After this, so-called jet generators have been used, which have contributed to a high power COIL operation. In the jet generators, BHP solution is injected through nozzles, and is reacted with chlorine gas. Since the total BHP solution surface is large, a large amount of chemical reaction is induced in a short time.
However, the jet generators generate droplets of BHP solution from the injected BHP solution. Since the droplets are transported into a laser cavity, it was pointed out that the droplets negatively affect the laser oscillation. Therefore, so-called aerosol generator has been developed. Since relatively large droplet-generation is suppressed, it is considered to be one of the most advanced methods for generating the singlet oxygen molecule.
One of the reasons for utilizing the energy transfer from the excited O2(1Δg) to iodine as the chemical oxygen Iodine laser is that it is considered that direct lasing from O2(1Δg) is difficult. Actually, there has been no report concerning direct lasing from O2(1Δg). However, there is a report which says weak light was detected in an experiment which aims at achieving the direct lasing of O2(1Δg). In the experiment, a spectrum observation to prove the lasing was not performed. Non-Patent literature 6 is the only a report which says that the direct lasing from O2(1Δg) was successful. According to the Non-Patent literature 5, although the lasing of the oxide laser was confirmed, only a small amount of energy was generated. Since there has been no other report concerning the direct lasing of O2(1Δg) after this experiment, it has been considered that the realization of an oxygen laser is quite difficult.

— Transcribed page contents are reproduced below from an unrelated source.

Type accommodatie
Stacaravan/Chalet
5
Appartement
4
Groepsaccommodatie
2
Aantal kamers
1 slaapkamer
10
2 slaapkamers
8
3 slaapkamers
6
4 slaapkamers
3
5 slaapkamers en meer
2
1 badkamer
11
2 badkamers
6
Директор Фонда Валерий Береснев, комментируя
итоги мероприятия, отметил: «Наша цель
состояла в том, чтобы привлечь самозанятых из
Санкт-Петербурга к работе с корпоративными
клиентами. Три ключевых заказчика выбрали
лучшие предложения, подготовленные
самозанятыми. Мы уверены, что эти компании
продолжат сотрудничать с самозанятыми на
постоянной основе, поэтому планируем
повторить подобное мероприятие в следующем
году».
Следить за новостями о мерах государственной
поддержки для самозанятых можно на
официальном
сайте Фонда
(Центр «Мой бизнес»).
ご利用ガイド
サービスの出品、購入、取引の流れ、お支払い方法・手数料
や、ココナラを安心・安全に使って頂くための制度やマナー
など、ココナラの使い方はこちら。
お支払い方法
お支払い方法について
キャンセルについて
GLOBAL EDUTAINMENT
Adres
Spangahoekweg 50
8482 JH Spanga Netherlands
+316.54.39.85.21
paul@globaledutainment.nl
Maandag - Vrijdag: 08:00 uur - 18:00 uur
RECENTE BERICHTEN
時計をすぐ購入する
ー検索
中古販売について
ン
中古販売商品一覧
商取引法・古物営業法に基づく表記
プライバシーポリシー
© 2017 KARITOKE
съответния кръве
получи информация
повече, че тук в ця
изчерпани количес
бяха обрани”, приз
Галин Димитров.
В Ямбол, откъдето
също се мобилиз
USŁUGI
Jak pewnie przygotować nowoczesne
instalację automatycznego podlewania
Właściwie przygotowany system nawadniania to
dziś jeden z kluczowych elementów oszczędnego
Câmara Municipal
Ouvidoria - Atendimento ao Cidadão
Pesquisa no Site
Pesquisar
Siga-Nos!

The reason why the direct O2(1Δg) lasing is difficult is that the quite long spontaneous emission lifetime of O2(1Δg) makes a laser gain, which is inversely proportional to the spontaneous emission lifetime, quite small. However, the small gain does not mean that the lasing is impossible. It just means that lasing is difficult. Therefore it is considered that if the gain length is quite long, lasing is possible. The lasing possibility is shown in the non-Patent literature 7, in which theoretical considerations including experiments are explained along with the purpose of O2(1Δg) lasing.
It is considered that if a large amount of O2(1Δg) is generated in a short time, high pressure O2(1Δg) can fill the inside of the laser cavity in a moment. This gives high gain, and can make the lasing easier. Therefore, it is considered that a pulsed laser operation makes lasing easier. The non-Patent literature 6 and 7 refer to the experiments which aim at conducting a pulsed laser operation.